And perhaps we can forgive the reiver, since he dealt a blow to Bothwell that those of us who love Mary have longed to strike through the long centuries. Bothwell took Elliott in custody, Elliott not suspecting that a Scot could prove treacherous like a Southron, and was carrying him to the Hermitage. Jock asked pleasantly what would be his fate at the assize.
HERMITAGE CASTLE.
"Gif ane assyises wald mak him clene, he was hertlie contentit, but he behuvit to pas to the Quenis grace."
This was little promise to little Jock Elliott. He fled. Bothwell chased. Bothwell fired, wounded Jock, overtook him, and Jock managed to give Bothwell three vicious thrusts of his skene dhu—"Wha daur meddle wi' me!"—before Bothwell's whinger drove death into little Jock Elliott.
Bothwell, wounded, perhaps to death, so word went up to Edinburgh, was carried to the Hermitage.
Buchanan, the scandalous chronicler of the time—there were such in Scotland, then, and always for Mary—set down that "when news thereof was brought to Borthwick to the Queen, she flingeth away in haste like a madwoman by great journeys in post, in the sharp time of winter, first to Melrose, and then to Jedworth."

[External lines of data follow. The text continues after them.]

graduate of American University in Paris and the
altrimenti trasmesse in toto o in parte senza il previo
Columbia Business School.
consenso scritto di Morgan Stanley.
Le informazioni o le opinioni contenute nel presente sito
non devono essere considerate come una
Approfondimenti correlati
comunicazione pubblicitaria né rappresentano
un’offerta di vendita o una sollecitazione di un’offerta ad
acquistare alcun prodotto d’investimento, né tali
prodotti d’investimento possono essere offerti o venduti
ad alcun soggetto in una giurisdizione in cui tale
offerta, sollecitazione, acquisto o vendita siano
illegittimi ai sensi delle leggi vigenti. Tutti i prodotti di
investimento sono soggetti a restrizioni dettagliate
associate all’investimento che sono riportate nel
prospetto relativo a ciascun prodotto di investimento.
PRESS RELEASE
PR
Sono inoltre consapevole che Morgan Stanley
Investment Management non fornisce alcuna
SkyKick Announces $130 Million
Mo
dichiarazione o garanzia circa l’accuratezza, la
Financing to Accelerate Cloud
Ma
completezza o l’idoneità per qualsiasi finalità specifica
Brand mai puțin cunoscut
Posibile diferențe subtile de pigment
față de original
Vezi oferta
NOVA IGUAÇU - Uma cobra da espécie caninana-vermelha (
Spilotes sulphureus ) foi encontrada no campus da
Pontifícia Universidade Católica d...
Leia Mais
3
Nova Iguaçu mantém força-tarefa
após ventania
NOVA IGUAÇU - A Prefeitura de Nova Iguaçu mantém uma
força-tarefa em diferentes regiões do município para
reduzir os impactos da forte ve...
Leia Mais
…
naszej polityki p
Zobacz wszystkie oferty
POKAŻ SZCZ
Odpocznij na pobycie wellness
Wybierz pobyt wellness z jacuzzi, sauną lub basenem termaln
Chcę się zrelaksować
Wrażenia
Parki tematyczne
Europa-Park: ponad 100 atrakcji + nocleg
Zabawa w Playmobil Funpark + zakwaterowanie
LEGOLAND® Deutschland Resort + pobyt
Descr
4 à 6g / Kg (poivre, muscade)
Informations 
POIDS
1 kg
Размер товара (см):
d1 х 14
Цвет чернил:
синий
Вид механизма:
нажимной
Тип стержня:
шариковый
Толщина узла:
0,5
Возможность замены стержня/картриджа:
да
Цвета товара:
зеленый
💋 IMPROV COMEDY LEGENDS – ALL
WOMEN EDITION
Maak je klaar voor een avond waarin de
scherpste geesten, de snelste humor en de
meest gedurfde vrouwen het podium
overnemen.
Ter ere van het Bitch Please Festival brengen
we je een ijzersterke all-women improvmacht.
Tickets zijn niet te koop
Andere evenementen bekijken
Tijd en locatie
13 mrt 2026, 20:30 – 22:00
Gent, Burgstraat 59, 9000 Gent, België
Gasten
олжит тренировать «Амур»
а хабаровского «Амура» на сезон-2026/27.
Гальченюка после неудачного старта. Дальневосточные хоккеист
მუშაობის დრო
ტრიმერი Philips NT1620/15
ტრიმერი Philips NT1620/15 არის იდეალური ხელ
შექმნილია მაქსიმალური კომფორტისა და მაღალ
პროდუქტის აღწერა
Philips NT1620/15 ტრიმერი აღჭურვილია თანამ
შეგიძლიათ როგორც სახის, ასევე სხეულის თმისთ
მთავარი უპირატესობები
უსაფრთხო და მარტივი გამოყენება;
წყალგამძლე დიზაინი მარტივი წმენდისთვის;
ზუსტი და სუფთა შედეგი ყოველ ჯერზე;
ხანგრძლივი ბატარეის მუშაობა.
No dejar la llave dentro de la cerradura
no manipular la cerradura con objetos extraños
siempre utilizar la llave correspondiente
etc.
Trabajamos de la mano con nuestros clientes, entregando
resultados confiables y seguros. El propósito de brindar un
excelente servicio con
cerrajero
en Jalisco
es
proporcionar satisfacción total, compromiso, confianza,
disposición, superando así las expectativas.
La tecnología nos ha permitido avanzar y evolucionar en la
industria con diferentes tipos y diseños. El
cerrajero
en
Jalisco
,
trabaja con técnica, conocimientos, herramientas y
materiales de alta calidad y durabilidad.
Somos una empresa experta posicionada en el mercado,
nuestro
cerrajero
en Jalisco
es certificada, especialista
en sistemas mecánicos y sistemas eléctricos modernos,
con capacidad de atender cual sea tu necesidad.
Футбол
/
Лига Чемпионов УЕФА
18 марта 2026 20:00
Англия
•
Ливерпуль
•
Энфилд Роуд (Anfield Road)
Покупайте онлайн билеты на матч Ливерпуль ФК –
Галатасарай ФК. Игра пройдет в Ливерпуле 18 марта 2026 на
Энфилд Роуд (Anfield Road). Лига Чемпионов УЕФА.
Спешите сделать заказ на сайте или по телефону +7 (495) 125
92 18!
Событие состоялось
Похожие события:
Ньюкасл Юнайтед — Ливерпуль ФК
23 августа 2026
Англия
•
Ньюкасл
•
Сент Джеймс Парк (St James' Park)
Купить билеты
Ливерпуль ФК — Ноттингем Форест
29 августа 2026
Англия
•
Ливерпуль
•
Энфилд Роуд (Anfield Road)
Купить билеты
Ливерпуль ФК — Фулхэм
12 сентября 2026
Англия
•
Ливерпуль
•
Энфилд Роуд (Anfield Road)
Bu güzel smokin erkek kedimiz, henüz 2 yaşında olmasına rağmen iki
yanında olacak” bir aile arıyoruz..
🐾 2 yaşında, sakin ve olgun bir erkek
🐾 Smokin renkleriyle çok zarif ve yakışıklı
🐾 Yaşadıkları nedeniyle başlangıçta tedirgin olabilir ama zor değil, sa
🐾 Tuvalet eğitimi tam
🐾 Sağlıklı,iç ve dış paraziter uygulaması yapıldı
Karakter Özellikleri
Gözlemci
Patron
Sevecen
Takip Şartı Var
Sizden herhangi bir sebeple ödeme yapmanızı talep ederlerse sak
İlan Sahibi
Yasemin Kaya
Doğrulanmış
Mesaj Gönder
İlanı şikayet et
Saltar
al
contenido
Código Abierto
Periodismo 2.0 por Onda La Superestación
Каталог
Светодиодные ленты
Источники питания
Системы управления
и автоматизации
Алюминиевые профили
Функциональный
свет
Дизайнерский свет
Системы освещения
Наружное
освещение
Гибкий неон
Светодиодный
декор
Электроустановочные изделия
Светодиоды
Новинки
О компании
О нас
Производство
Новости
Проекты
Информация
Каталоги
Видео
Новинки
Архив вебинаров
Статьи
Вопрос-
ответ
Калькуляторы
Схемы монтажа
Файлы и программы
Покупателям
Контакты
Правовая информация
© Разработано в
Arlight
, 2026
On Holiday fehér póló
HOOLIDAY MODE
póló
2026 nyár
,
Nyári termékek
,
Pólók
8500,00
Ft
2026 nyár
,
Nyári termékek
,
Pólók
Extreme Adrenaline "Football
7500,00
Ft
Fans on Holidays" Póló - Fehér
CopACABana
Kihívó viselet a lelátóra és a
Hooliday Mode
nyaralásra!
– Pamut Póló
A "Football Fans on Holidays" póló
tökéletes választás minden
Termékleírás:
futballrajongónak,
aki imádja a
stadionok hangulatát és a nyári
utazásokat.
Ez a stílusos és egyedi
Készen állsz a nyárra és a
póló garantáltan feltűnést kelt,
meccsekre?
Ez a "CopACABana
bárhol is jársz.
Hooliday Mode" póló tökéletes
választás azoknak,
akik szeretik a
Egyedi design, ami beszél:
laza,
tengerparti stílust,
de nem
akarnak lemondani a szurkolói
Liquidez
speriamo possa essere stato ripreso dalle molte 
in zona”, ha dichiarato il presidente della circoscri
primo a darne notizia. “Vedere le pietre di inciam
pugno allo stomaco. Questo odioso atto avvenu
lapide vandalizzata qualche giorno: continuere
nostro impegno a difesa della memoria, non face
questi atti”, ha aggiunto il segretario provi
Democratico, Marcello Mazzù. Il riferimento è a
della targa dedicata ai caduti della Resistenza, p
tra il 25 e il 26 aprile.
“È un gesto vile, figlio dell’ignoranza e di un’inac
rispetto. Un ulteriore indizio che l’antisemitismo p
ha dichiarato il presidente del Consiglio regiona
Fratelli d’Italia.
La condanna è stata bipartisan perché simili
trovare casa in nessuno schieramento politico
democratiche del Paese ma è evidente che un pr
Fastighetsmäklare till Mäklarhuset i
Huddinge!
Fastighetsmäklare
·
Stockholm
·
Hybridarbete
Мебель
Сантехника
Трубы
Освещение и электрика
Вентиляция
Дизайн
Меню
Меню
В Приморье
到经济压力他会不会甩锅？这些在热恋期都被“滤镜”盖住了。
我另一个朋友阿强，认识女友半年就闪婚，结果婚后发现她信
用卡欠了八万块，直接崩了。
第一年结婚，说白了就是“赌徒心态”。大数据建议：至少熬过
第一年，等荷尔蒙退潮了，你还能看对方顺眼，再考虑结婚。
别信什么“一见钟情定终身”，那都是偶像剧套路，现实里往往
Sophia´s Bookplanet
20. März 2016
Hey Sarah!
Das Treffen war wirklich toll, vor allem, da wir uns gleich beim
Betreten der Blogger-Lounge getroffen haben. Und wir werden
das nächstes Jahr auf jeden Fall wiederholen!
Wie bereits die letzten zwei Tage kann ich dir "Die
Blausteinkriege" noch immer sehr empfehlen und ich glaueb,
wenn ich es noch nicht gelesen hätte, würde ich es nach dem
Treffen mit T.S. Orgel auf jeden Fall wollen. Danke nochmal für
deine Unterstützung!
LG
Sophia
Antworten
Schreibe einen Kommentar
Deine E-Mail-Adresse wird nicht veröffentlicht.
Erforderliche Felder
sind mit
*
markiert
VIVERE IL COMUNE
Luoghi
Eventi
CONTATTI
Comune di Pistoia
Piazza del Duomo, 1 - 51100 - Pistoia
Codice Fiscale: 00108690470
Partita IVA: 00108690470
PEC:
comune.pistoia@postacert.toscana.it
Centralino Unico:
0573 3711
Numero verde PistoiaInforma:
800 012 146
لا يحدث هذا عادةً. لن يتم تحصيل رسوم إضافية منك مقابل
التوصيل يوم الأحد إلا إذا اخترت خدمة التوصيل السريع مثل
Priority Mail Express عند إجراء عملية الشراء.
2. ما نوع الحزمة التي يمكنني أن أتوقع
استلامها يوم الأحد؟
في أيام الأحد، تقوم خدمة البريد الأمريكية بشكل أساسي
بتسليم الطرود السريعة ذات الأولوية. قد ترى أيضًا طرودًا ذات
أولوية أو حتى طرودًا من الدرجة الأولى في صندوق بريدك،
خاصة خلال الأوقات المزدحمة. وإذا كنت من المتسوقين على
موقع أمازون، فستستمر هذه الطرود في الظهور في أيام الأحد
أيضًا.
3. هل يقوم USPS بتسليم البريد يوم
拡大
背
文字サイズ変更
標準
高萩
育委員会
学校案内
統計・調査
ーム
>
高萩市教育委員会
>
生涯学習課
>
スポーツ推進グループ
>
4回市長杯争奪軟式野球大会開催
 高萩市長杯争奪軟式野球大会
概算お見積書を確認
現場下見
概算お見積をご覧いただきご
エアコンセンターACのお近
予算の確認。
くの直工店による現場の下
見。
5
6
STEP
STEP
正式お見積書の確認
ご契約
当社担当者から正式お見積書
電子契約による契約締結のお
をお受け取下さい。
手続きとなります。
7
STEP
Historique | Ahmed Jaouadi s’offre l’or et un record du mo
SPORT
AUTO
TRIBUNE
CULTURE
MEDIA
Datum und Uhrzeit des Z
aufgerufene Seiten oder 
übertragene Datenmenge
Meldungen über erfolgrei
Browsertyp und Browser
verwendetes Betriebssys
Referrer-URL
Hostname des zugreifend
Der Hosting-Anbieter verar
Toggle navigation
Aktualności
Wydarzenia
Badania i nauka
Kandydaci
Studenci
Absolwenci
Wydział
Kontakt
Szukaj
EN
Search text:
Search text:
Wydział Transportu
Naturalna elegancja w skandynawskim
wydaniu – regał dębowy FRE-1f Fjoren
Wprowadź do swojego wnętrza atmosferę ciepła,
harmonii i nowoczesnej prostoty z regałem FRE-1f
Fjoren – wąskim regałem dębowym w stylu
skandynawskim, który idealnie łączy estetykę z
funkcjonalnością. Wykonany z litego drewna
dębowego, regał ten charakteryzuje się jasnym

It happened to be the crisp, lovely, truly Scottish time, October, and Mary opened court at Jedburgh October 9, presiding at the meetings of the Privy Council, and then rode to the Hermitage October 16. She rode with an escort which included the Earl of Moray, the Earl of Huntley, Mr. Secretary Lethington, and more men of less note. For six days the girl queen (Mary was only twenty-four in this year of the birth of James, year before the death of Darnley, the marriage with Bothwell, the imprisonment at Loch Leven) had been mewed to state affairs, and a ride through the brown October woods, thirty miles there and thirty miles back again, must have lured the queen who was always keen for adventure, whether Bothwell was the goal, or just adventure.
The mist of the morning turned to thick rain by night, and the return ride was made in increasing wet and darkness. Once, riding ahead and alone and rapidly, the Queen strayed from the trail, was bogged in a mire, known to-day as the Queen's Mire, and rescued with difficulty.
Next day Mary lay sick at Jedburgh, a sickness of thirty days, nigh unto death. News was sent to Edinburgh, and bells were rung, and prayers offered in St. Giles. On the ninth day she lay unconscious, in this little town of Jedburgh, apparently dead, twenty years before Fotheringay. "Would God I had died at Jedburgh."